Overview

Master Large Language Models (LLMs) and build sophisticated text generation applications in this hands-on course. You’ll master prompt engineering techniques, optimize model selection and costs, and dive deep into Retrieval-Augmented Generation (RAG), using vector databases to ground AI responses in external data and eliminate hallucinations. Finally, you’ll evaluate system performance with RAGAS and showcase your skills by building an end-to-end RAG application.

Syllabus

Introduction to LLMs and Retrieval Augmented Generation (RAG)

Introduces Large Language Models (LLMs), their core concepts, and the course structure. Covers prerequisites, environment setup, and defines Retrieval-Augmented Generation (RAG).

The Large Language Model Landscape

Explore the four core capabilities of LLMs: generation, summarization, classification, and reasoning. Real-world applications and the importance of RAG for building trust.

Implementing a Chatbot with an LLM

Learn to build a stateful chatbot using an LLM. Covers managing conversation history, using system prompts to define behavior, and understanding message roles (system, user, assistant).

LLM Prompting & Inference

Defines prompt engineering and its components. Explains how to control LLM outputs using inference parameters like temperature, top-p, max tokens, and stop sequences.

Applied Prompting and Inference

Apply prompting techniques hands-on. Implement Chain of Thought (CoT) prompting to improve reasoning and test how different inference parameters change model behavior.

Prompt Instruction Refinement

Explains the theory of systematically refining prompt instructions by modifying components like Role, Task, Context, Examples, and Output Format.

Applying Prompt Instruction Refinement with Python

Provides hands-on practice iteratively refining a prompt to transform a generic recipe analyzer into a precise dietary consultant that produces structured JSON.

Tokens, Embeddings, and Vector Search

Covers the foundations of NLP for LLMs.

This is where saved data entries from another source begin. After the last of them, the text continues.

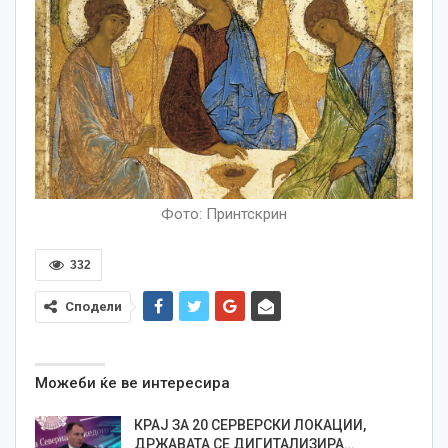
Фото: Принтскрин
332
Сподели
Можеби ќе ве интересира
КРАЈ ЗА 20 СЕРВЕРСКИ ЛОКАЦИИ,
ДРЖАВАТА СЕ ДИГИТАЛИЗИРА…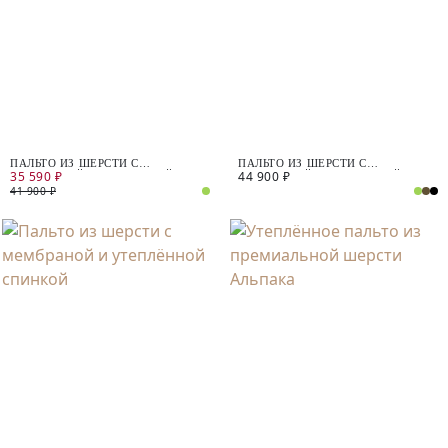
ПАЛЬТО ИЗ ШЕРСТИ С
ПАЛЬТО ИЗ ШЕРСТИ С
35 590 ₽
44 900 ₽
МЕМБРАНОЙ, УТЕПЛЁННОЙ
МЕМБРАНОЙ, УТЕПЛЁННОЙ
СПИНКОЙ И СЪЁМНЫМ
СПИНКОЙ И СЪЁМНЫМ
41 900 ₽
КАПЮШОНОМ
КАПЮШОНОМ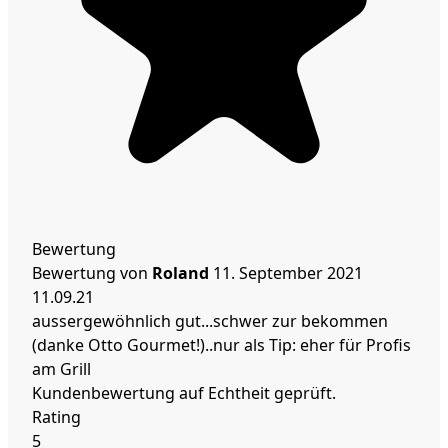
Bewertung
Bewertung von
Roland
11. September 2021
11.09.21
aussergewöhnlich gut...schwer zur bekommen
(danke Otto Gourmet!)..nur als Tip: eher für Profis
am Grill
Kundenbewertung auf Echtheit geprüft.
Rating
5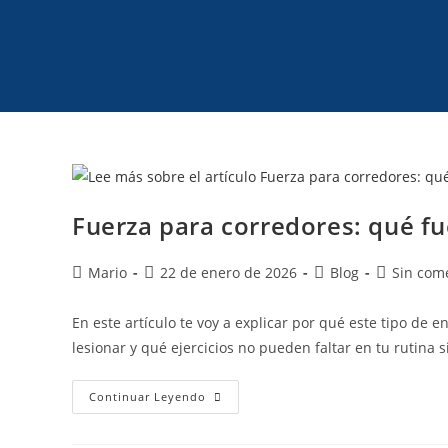
Fuerza para corredores: qué fu
Mario
22 de enero de 2026
Blog
Sin com
En este artículo te voy a explicar por qué este tipo de
lesionar y qué ejercicios no pueden faltar en tu rutina 
Continuar Leyendo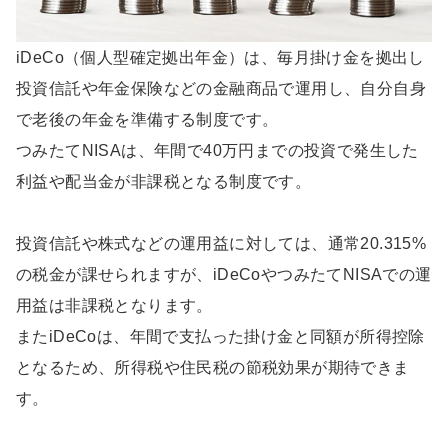
iDeCo（個人型確定拠出年金）は、毎月掛け金を拠出し
投資信託や年金保険などの金融商品で運用し、自分自身
で老後の年金を準備する制度です。
つみたてNISAは、年間で40万円までの投資で発生した
利益や配当金が非課税となる制度です。
投資信託や株式などの運用益に対しては、通常20.315%
の税金が課せられますが、iDeCoやつみたてNISAでの運
用益は非課税となります。
またiDeCoは、年間で支払った掛け金と同額が所得控除
となるため、所得税や住民税の節税効果が期待できま
す。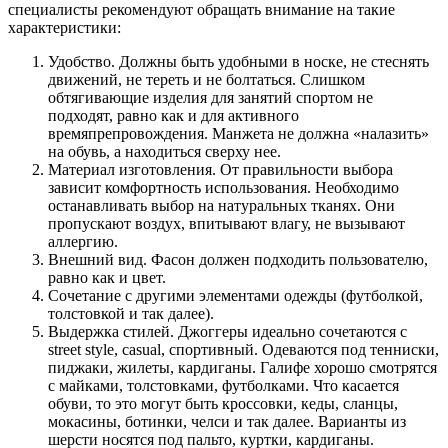
специалисты рекомендуют обращать внимание на такие
характеристики:
Удобство. Должны быть удобными в носке, не стеснять
движений, не тереть и не болтаться. Слишком
обтягивающие изделия для занятий спортом не
подходят, равно как и для активного
времяпрепровождения. Манжета не должна «налазить»
на обувь, а находиться сверху нее.
Материал изготовления. От правильности выбора
зависит комфортность использования. Необходимо
останавливать выбор на натуральных тканях. Они
пропускают воздух, впитывают влагу, не вызывают
аллергию.
Внешний вид. Фасон должен подходить пользователю,
равно как и цвет.
Сочетание с другими элементами одежды (футболкой,
толстовкой и так далее).
Выдержка стилей. Джоггеры идеально сочетаются с
street style, casual, спортивный. Одеваются под тенниски,
пиджаки, жилеты, кардиганы. Галифе хорошо смотрятся
с майками, толстовками, футболками. Что касается
обуви, то это могут быть кроссовки, кеды, сланцы,
мокасины, ботинки, челси и так далее. Варианты из
шерсти носятся под пальто, куртки, кардиганы.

Defines tokenization, embeddings as semantic vectors, and vector search (similarity search) as the basis for finding relevant information.

Implementing Tokens, Embeddings, and Vector Search

Hands-on practice with tokenization. Implementing embedding generation and vector search to build a semantic search system from scratch.

Strategic Model Selection & Economics

Learn the business trade-offs of model selection. Covers performance, cost, speed, and control (TCO). Compares general-purpose (generation) vs. specialized (reasoning) models.

Applying Model Selection and Economics

Apply model selection theory. Calculate Total Cost of Ownership (TCO) including error costs. Implement a hybrid model routing system to balance cost and quality.

Retrieval Augmented Generation (RAG) Workflow

Introduces the RAG architecture. Compares naive vs. advanced modular RAG. Covers the data ingestion pipeline, focusing on data formats and intelligent chunking strategies.

Semantic Search with Vector Databases for RAG

Explains semantic search and the role of vector databases. Covers indexing algorithms (HNSW) for speed and advanced retrieval techniques like HyDE and re-ranking.

Prompt Engineering for RAG Synthesis

Learn to write prompts for RAG. Covers grounding answers in context, handling conflicts, managing uncertainty, and enforcing verifiability by generating inline citations.

Implementing RAG with Vector Databases

Build a complete RAG system. Practice vector database operations in ChromaDB, including adding documents, applying metadata filters, and implementing a retrieval and generation pipeline.

Evaluating RAG Systems

Learn to evaluate RAG system quality. Introduces key metrics: Context Precision, Context Recall, Faithfulness, and Answer Relevancy. Covers frameworks like RAGAS.

RAG Evaluation Implementation

Implement a RAG evaluation pipeline using the RAGAS framework. Learn to calculate and interpret quality metrics to diagnose and improve your RAG system's performance.